The current model is not very good. Just randomly guesing, one would expect a %50 accuracy rate. The baseline is acheiving %65.3 which is higher than random, but not by much.
Final Model
There is a function I devised, called ‘decay_feature’ which calculates the ‘discounted value’ of each stat (goldat, xpat, and csat*) across time. In other words, creating the following new features: goldat_speed, xpat_speed, csat_speed.
goldat_speed and goldat* example:
goldat10 | goldat15 | goldat20 | goldat25 | goldat_speed |
---|---|---|---|---|
3228 | 5025 | 6506 | 8462 | 10194.1 |
3429 | 5366 | 6854 | 8254 | 10752.2 |
3283 | 5118 | 6511 | 8312 | 10301.2 |
3600 | 5461 | 7306 | 9356 | 11280.7 |
2678 | 3836 | 4785 | 5840 | 7861.2 |
What this means, is that for stats that come latter, they are multiplied by a discount or decay factor to reduce their impact. The thinking of this function, was that there sould be more emphasis on gold, xp, and cs advantages in the early game.
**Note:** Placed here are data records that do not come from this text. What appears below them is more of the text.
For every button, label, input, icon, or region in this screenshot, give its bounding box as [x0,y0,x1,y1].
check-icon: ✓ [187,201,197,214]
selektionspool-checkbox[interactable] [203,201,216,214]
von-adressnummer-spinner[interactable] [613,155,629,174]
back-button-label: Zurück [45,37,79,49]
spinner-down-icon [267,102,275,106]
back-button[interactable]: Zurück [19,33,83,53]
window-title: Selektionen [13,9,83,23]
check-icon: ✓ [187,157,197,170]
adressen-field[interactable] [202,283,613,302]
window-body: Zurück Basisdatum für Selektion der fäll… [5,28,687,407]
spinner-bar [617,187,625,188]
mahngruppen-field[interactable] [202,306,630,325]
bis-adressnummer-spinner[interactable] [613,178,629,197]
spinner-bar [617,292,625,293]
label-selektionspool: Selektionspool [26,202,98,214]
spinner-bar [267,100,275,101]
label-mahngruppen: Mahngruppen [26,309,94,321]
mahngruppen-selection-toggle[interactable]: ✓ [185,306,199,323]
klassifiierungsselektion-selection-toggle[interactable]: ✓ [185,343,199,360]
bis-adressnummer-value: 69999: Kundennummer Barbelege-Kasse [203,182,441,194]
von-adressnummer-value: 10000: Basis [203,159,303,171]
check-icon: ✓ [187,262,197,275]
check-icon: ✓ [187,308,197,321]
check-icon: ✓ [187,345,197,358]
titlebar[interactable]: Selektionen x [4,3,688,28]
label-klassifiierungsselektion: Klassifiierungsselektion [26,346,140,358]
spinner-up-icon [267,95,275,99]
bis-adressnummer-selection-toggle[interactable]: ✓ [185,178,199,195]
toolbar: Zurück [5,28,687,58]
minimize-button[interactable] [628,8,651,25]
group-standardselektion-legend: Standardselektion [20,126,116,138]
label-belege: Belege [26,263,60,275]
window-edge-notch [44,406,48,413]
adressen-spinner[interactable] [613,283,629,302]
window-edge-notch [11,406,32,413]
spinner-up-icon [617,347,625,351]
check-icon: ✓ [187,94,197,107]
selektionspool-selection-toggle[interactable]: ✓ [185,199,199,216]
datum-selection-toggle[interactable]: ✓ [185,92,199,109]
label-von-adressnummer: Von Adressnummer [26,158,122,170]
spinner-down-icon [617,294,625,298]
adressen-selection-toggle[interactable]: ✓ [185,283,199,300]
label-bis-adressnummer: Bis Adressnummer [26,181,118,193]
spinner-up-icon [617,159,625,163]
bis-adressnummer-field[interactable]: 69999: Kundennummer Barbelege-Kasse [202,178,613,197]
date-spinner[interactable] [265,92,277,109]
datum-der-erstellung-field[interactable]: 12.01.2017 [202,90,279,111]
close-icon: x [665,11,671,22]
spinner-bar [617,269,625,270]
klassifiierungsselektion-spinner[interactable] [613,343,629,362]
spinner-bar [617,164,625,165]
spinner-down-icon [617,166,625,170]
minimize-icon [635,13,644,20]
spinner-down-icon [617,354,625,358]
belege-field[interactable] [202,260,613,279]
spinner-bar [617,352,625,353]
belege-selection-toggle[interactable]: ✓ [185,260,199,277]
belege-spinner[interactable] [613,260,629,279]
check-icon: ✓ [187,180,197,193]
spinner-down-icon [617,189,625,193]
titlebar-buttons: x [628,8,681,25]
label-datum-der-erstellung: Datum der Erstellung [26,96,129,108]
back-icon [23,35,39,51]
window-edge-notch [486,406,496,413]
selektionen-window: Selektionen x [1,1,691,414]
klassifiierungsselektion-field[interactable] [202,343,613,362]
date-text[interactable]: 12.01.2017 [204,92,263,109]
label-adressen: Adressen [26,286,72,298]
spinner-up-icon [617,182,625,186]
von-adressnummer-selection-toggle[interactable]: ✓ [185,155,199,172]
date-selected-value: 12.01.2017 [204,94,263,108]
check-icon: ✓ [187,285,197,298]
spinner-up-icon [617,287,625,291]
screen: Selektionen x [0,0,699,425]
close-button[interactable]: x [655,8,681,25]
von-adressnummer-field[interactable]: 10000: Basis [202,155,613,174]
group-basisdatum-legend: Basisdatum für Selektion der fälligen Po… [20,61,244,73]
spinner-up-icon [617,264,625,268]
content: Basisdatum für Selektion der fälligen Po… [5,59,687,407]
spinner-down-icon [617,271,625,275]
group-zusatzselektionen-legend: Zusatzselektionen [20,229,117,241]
In the early game, there may be more volitility, which means snowballing can have a greater impact. This feature has the effect of ‘increasing the separation distance’ between data points that are at different times, while moving features at the same time point closer.
Code for decay_feature:
def decay_feature(x:pd.DataFrame):
x_copy = x.copy()
for pre in prefix:
stat_speed = 0
decay_rate = 1
for sec in sections:
stat_speed+= x[pre + sec] * decay_rate
decay_rate -= 0.3
x_copy[pre + '_speed'] = stat_speed
return x_copy
Further more, I added StandardScaler() feature to the process. This was to eliminate the effect of different scales of different features. For example, the csat* feature had numbers in the hundreds, while goldat and xpat where in the thousands.
K-nearest neighbors is a non-parametric algorithm that classifies a data point by looking at the k closest data points (neighbors) in the training set and assigning the most common label among them. It works based on the idea that similar data points are likely to have similar outcomes.
Overall, the model is straight forward, with the new features first made, then StandardScaler() applied, which is then fed to KNeighborsClassifier(). The method used to find the best hyperparameter k, was a GridSearchCV in the range 1 to 30. The best value determined for the base model was k=28. When given to the final model with the new features, we yield a %66.8 accuracy rate, which is a %1.5 improvement.